TASK OBJECTIVE =
Print the listing as it stands, omitting all images.

RECORDS =
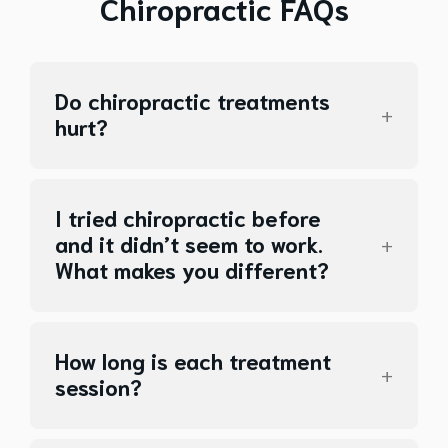
Chiropractic FAQs
Do chiropractic treatments
hurt?
I tried chiropractic before
and it didn’t seem to work.
What makes you different?
How long is each treatment
session?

SOLUTION =
Chiropractic FAQs
Do chiropractic treatments
hurt?
I tried chiropractic before
and it didn’t seem to work.
What makes you different?
How long is each treatment
session?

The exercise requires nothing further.